Quando se lê o New York Times, o Washington Post, ou se ouve a CNN, NPR, ou a MSNBC ou os media britânicos, canadianos, alemães, franceses e australianos, estamos a ser doutrinados para uma guerra com a Rússia (e a China) e, então, isso sim, estamos a preparar o nosso próprio funeral.

Habituados a procurar a esperança dentro do seu próprio país, os americanos ficam deprimidos quando se deparam com este tipo de factos. Considerando que a oligarquia americana é muito forte para que possa mudar, a situação na Europa é mais esperançosa. A UE é um conjunto de países que têm pouco em comum. Os britânicos concluíram que submergir a sua identidade em algo chamado “Europa” não é do seu interesse. Outros países tais como a Hungria, a República Checa, a Grécia e Portugal, estão a perceber que o capitalismo é mais ganancioso e voraz do que os comissários e poderão procurar uma saída da crise através da recuperação da sua soberania. A saída da União Europeia, uma organização patrocinada pela CIA, poderia ganhar novo impulso.

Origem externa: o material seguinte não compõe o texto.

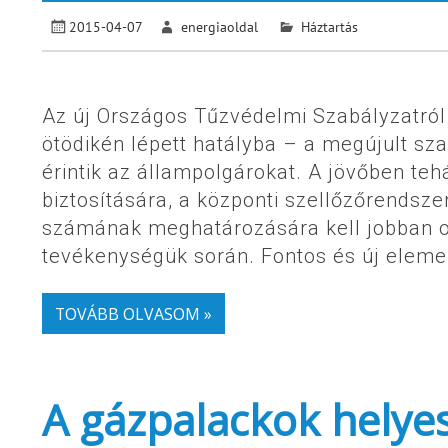
2015-04-07
energiaoldal
Háztartás
Az új Országos Tűzvédelmi Szabályzatról 
ötödikén lépett hatályba – a megújult sz
érintik az állampolgárokat. A jövőben teh
biztosítására, a központi szellőzőrendsze
számának meghatározására kell jobban o
tevékenységük során. Fontos és új elemei
TOVÁBB OLVASOM »
A gázpalackok helyes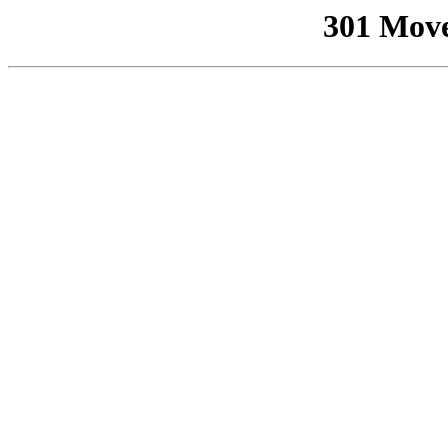
301 Mov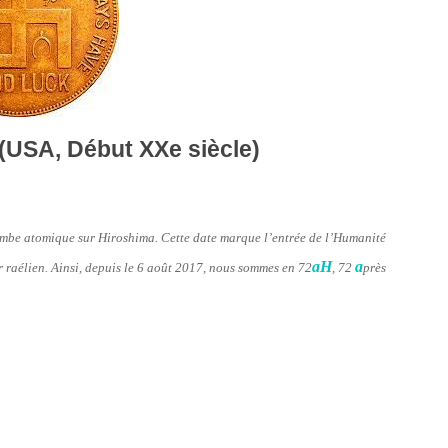
(USA, Début XXe siècle)
bombe atomique sur Hiroshima. Cette date marque l’entrée de l’Humanité
aH
a
er raélien. Ainsi, depuis le 6 août 2017, nous sommes en 72
, 72
près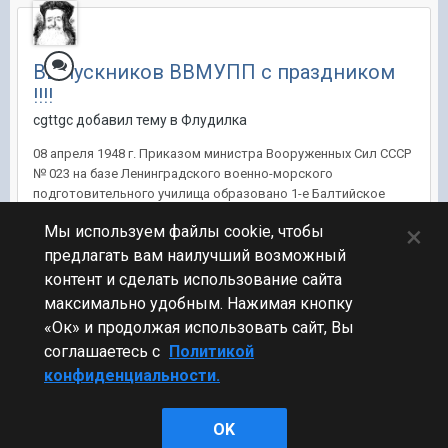
Выпускников ВВМУПП с праздником
!!!!
cgttgc добавил тему в
Флудилка
08 апреля 1948 г. Приказом министра Вооруженных Сил СССР
№ 023 на базе Ленинградского военно-морского
подготовительного училища образовано 1-е Балтийское
ВВМУ ВМС (капитан 1 ранга Б.В. Никитин) с 4-годичным
×
Мы используем файлы cookie, чтобы
сроком обучения, формирование завершено 1 октября.
05.10.1952 г. училище провело первый в...
предлагать вам наилучший возможный
контент и сделать использование сайта
8 апр 2016, 07:15:25
7 ответов
максимально удобным. Нажимая кнопку
«Ок» и продолжая использовать сайт, Вы
соглашаетесь с
Политикой
конфиденциальности.
Стиль
OK
Powered by Invision Community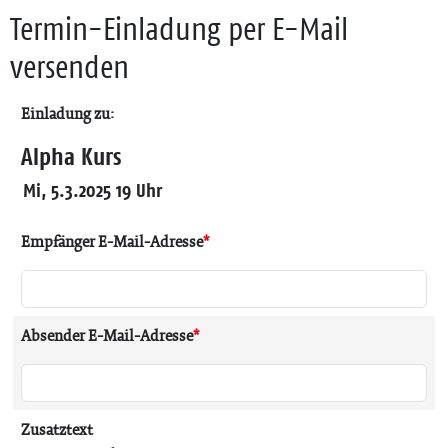
Termin-Einladung per E-Mail
versenden
Einladung zu:
Alpha Kurs
Mi, 5.3.2025 19 Uhr
Empfänger E-Mail-Adresse
*
Absender E-Mail-Adresse
*
Zusatztext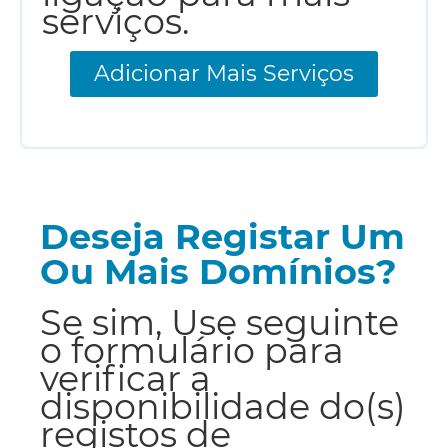
serviços.
Adicionar Mais Serviços
Deseja Registar Um
Ou Mais Domínios?
Se sim, Use seguinte
o formulário para
verificar a
disponibilidade do(s)
registos de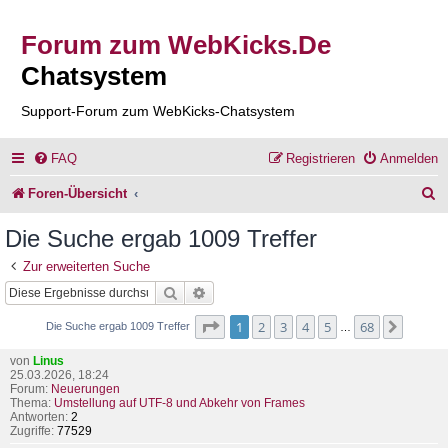
Forum zum WebKicks.De
Chatsystem
Support-Forum zum WebKicks-Chatsystem
FAQ
Registrieren
Anmelden
S
Foren-Übersicht
u
Die Suche ergab 1009 Treffer
c
Zur erweiterten Suche
h
Suche
Erweiterte Suche
e
Seite
1
von
68
1
2
3
4
5
68
Nächst
Die Suche ergab 1009 Treffer
…
von
Linus
25.03.2026, 18:24
Forum:
Neuerungen
Thema:
Umstellung auf UTF-8 und Abkehr von Frames
Antworten:
2
Zugriffe:
77529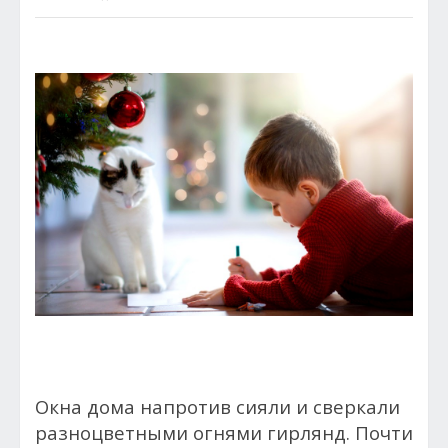
Окна дома напротив сияли и сверкали
разноцветными огнями гирлянд. Почти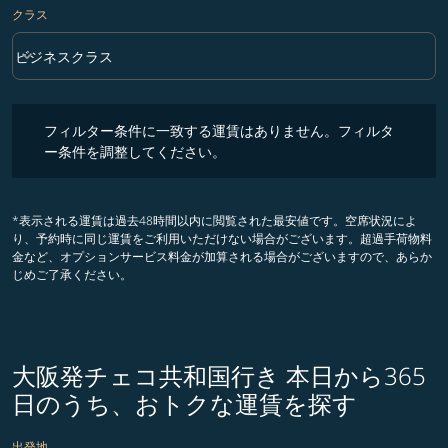
クラス
keyboard_arrow_down
ビジネスクラス
クラス option ビジネスクラス Selected
フィルター条件に一致する運賃はありません。フィルター条件を調整
フィルター条件に一致する運賃はありません。フィルタ
ー条件を調整してください。
*表示される運賃は過去48時間以内に閲覧された最安値です。空席状況によ
り、予約時に同じ運賃をご利用いただけない場合がございます。超過手荷物料
金など、オプションサービス料金が加算される場合がございますので、あらか
じめご了承ください。
大阪発チェコ共和国行き 本日から365
日のうち、おトクな運賃を探す
出発地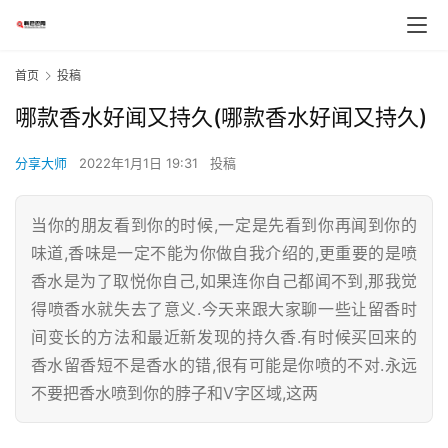
首页
投稿
哪款香水好闻又持久(哪款香水好闻又持久)
分享大师
2022年1月1日 19:31
投稿
当你的朋友看到你的时候,一定是先看到你再闻到你的
味道,香味是一定不能为你做自我介绍的,更重要的是喷
香水是为了取悦你自己,如果连你自己都闻不到,那我觉
得喷香水就失去了意义.今天来跟大家聊一些让留香时
间变长的方法和最近新发现的持久香.有时候买回来的
香水留香短不是香水的错,很有可能是你喷的不对.永远
不要把香水喷到你的脖子和V字区域,这两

A NATO também se poderá desmanchar, à medida que as populações europeias percebam que não é a Rússia que é a ameaça. A ameaça é sim feita por Washington que está a forçar a Europa a entrar em conflito com a Rússia, um conflito em que a Europa não tem nada a ganhar. Para a Europa, um conflito com a Rússia significa a morte da Europa. Alguns europeus ganharam a sensibilização suficiente para começar a perguntar: “Porque é que morremos pela hegemonia de Washington”.

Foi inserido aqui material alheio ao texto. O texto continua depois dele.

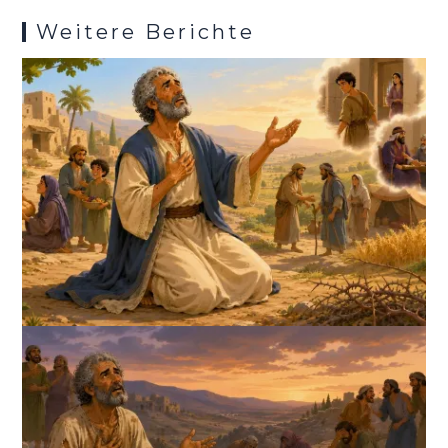
Weitere Berichte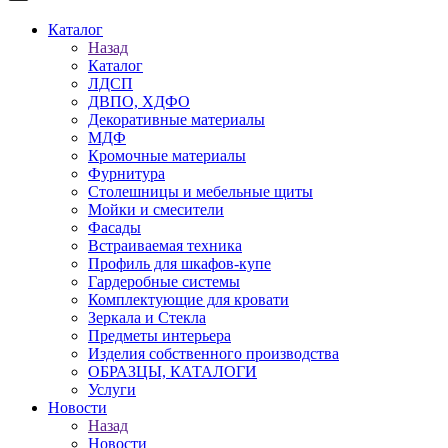
Каталог
Назад
Каталог
ЛДСП
ДВПО, ХДФО
Декоративные материалы
МДФ
Кромочные материалы
Фурнитура
Столешницы и мебельные щиты
Мойки и смесители
Фасады
Встраиваемая техника
Профиль для шкафов-купе
Гардеробные системы
Комплектующие для кровати
Зеркала и Стекла
Предметы интерьера
Изделия собственного производства
ОБРАЗЦЫ, КАТАЛОГИ
Услуги
Новости
Назад
Новости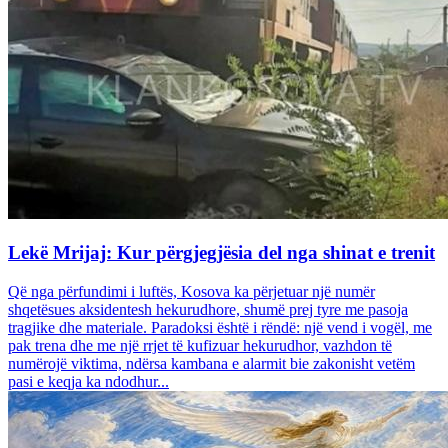
Lekë Mrijaj: Kur përgjegjësia del nga shinat e trenit
Që nga përfundimi i luftës, Kosova ka përjetuar një numër
shqetësues aksidentesh hekurudhore, shumë prej tyre me pasoja
tragjike dhe materiale. Paradoksi është i rëndë: një vend i vogël, me
pak trena dhe me një rrjet të kufizuar hekurudhor, vazhdon të
numërojë viktima, ndërsa kambana e alarmit bie zakonisht vetëm
pasi e keqja ka ndodhur...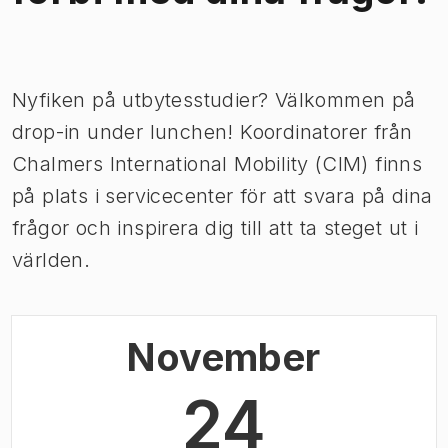
Bild 1 av 1
Nyfiken på utbytesstudier? Välkommen på
drop-in under lunchen! Koordinatorer från
Chalmers International Mobility (CIM) finns
på plats i servicecenter för att svara på dina
frågor och inspirera dig till att ta steget ut i
världen.
November
24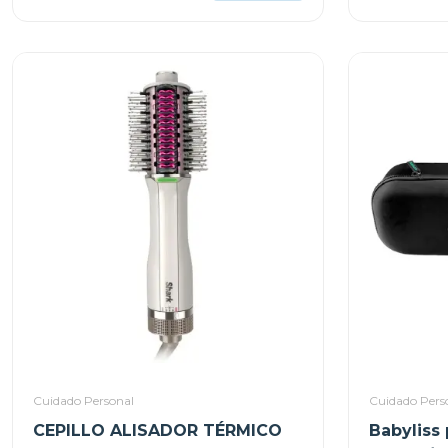
Cuidado Personal
Cuidado Pers
CEPILLO ALISADOR TÉRMICO
Babyliss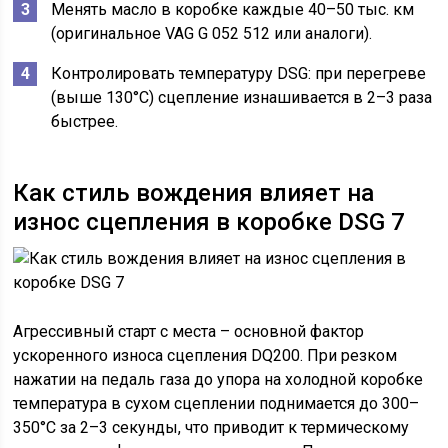
Менять масло в коробке каждые 40–50 тыс. км
(оригинальное VAG G 052 512 или аналоги).
Контролировать температуру DSG: при перегреве
(выше 130°C) сцепление изнашивается в 2–3 раза
быстрее.
Как стиль вождения влияет на
износ сцепления в коробке DSG 7
Агрессивный старт с места – основной фактор
ускоренного износа сцепления DQ200. При резком
нажатии на педаль газа до упора на холодной коробке
температура в сухом сцеплении поднимается до 300–
350°C за 2–3 секунды, что приводит к термическому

Esta é a pergunta de Marine Le Pen, e que agora está a começar a ser também levantada na Alemanha. Como os europeus ganham consciência da insanidade de Washington, a questão vai continuar a levantar-se por mais gente. Os milhões de refugiados muçulmanos de guerras de Washington que estão a inundar a Europa com problemas, estão a colocar os despreocupados europeus perante o preço de aceitar a direção de Washington como se seja seu vassalo.

As privatizações, que destruíram as perspetivas para a Letónia, Ucrânia e Grécia, que fizeram subir os custos e que baixaram os níveis de vida na Grã-Bretanha e na França, enquanto se verifica uma concentração de rendimento e de riqueza no topo da escala da distribuição de rendimento, tudo isto é uma perfeita lição aos europeus de que as socializações parciais da social-democracia são mais habitáveis do que o sistema de pilhagem que agora domina e faz lei.

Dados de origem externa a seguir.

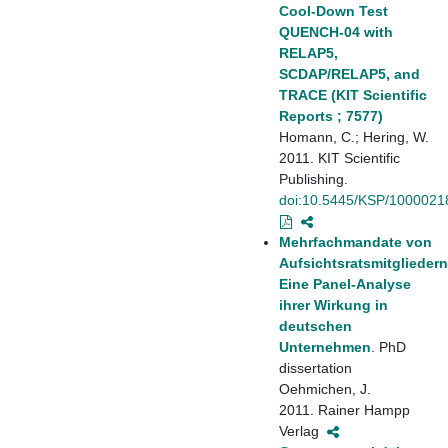
Cool-Down Test
QUENCH-04 with
RELAP5,
SCDAP/RELAP5, and
TRACE (KIT Scientific
Reports ; 7577)
Homann, C.; Hering, W.
2011. KIT Scientific
Publishing.
doi:10.5445/KSP/1000021
Mehrfachmandate von
Aufsichtsratsmitgliedern
Eine Panel-Analyse
ihrer Wirkung in
deutschen
Unternehmen
. PhD
dissertation
Oehmichen, J.
2011. Rainer Hampp
Verlag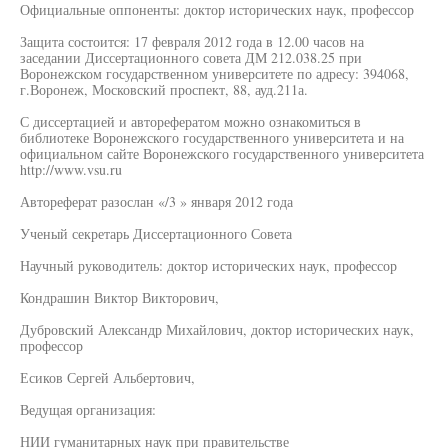
Официальные оппоненты: доктор исторических наук, профессор
Защита состоится: 17 февраля 2012 года в 12.00 часов на
заседании Диссертационного совета ДМ 212.038.25 при
Воронежском государственном университете по адресу: 394068,
г.Воронеж, Московский проспект, 88, ауд.211а.
С диссертацией и авторефератом можно ознакомиться в
библиотеке Воронежского государственного университета и на
официальном сайте Воронежского государственного университета
http://www.vsu.ru
Автореферат разослан «/3 » января 2012 года
Ученый секретарь Диссертационного Совета
Научный руководитель: доктор исторических наук, профессор
Кондрашин Виктор Викторович,
Дубровский Александр Михайлович, доктор исторических наук,
профессор
Есиков Сергей Альбертович,
Ведущая организация:
НИИ гуманитарных наук при правительстве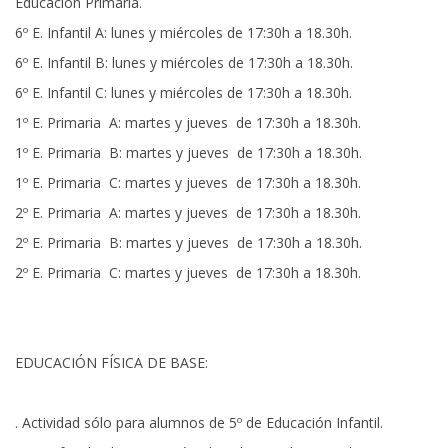
Educación Primaria.
6º E. Infantil A: lunes y miércoles de 17:30h a 18.30h.
6º E. Infantil B: lunes y miércoles de 17:30h a 18.30h.
6º E. Infantil C: lunes y miércoles de 17:30h a 18.30h.
1º E. Primaria A: martes y jueves de 17:30h a 18.30h.
1º E. Primaria B: martes y jueves de 17:30h a 18.30h.
1º E. Primaria C: martes y jueves de 17:30h a 18.30h.
2º E. Primaria A: martes y jueves de 17:30h a 18.30h.
2º E. Primaria B: martes y jueves de 17:30h a 18.30h.
2º E. Primaria C: martes y jueves de 17:30h a 18.30h.
EDUCACIÓN FÍSICA DE BASE:
. Actividad sólo para alumnos de 5º de Educación Infantil.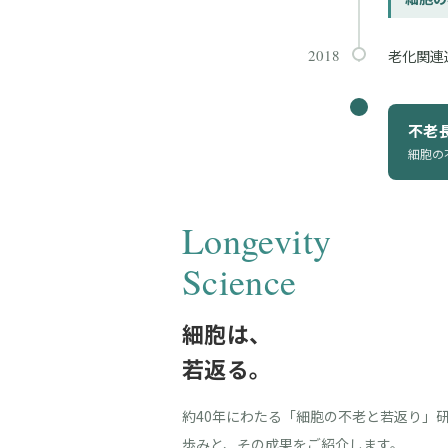
2018
老化関連
不老
細胞の
Longevity
Science
細胞は、
若返る。
約40年にわたる「細胞の不老と若返り」
歩みと、その成果をご紹介します。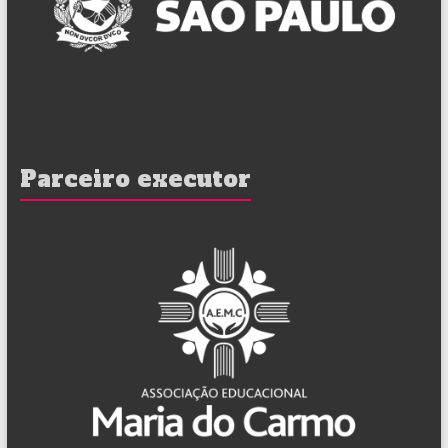
Parceiro executor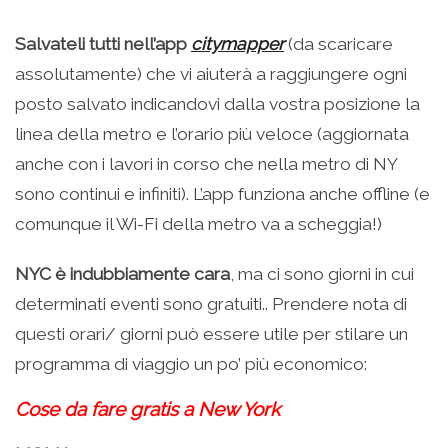
Salvateli tutti nell’app
citymapper
(da scaricare
assolutamente) che vi aiuterà a raggiungere ogni
posto salvato indicandovi dalla vostra posizione la
linea della metro e l’orario più veloce (aggiornata
anche con i lavori in corso che nella metro di NY
sono continui e infiniti). L’app funziona anche offline (e
comunque il Wi-Fi della metro va a scheggia!)
NYC è indubbiamente cara
, ma ci sono giorni in cui
determinati eventi sono gratuiti.. Prendere nota di
questi orari/ giorni può essere utile per stilare un
programma di viaggio un po’ più economico:
Cose da fare gratis a New York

A máscara da benevolência de Washington está a desfazer-se, revelando a face da ganância e do mal que é, de resto, a sua verdadeira face. Esta face é muito mais terrível do que a orquestrada “ameaça russa”. Se mais europeus ganharem consciência, a ameaça de guerra termo-nuclear vai desmoronar com a queda do império de Washington.

Leia o original em http://www.paulcraigroberts.org/2017/03/07/washingtons-benevolent-mask-disintegrating-paul-craig-roberts/

[1] Sugiro uma visita ao sítio ProporNot, que opina sobre Paul Craig Roberts conforme se segue abaixo, para nos apercebermos da máquina que está a ser montada para alimentar a russofobia:

“the guy who puts even him in the shade is almost certainly Paul Craig Roberts. An economist who once worked as an editor at the Wall Street Journal and as Assistant Secretary of the Treasury under Reagan, Roberts has since gone off the deep end, contributing regularly to Counterpunch – the journal of the loony, Jew-hating far left – and routinely siding with Putin against the U.S. Indeed, “Putin apologist” is far too feeble a term for Roberts; he’s a hard-core propagandist, pure and simple, serving up breathtaking, bald-faced claims that are almost always the very antithesis of the truth.”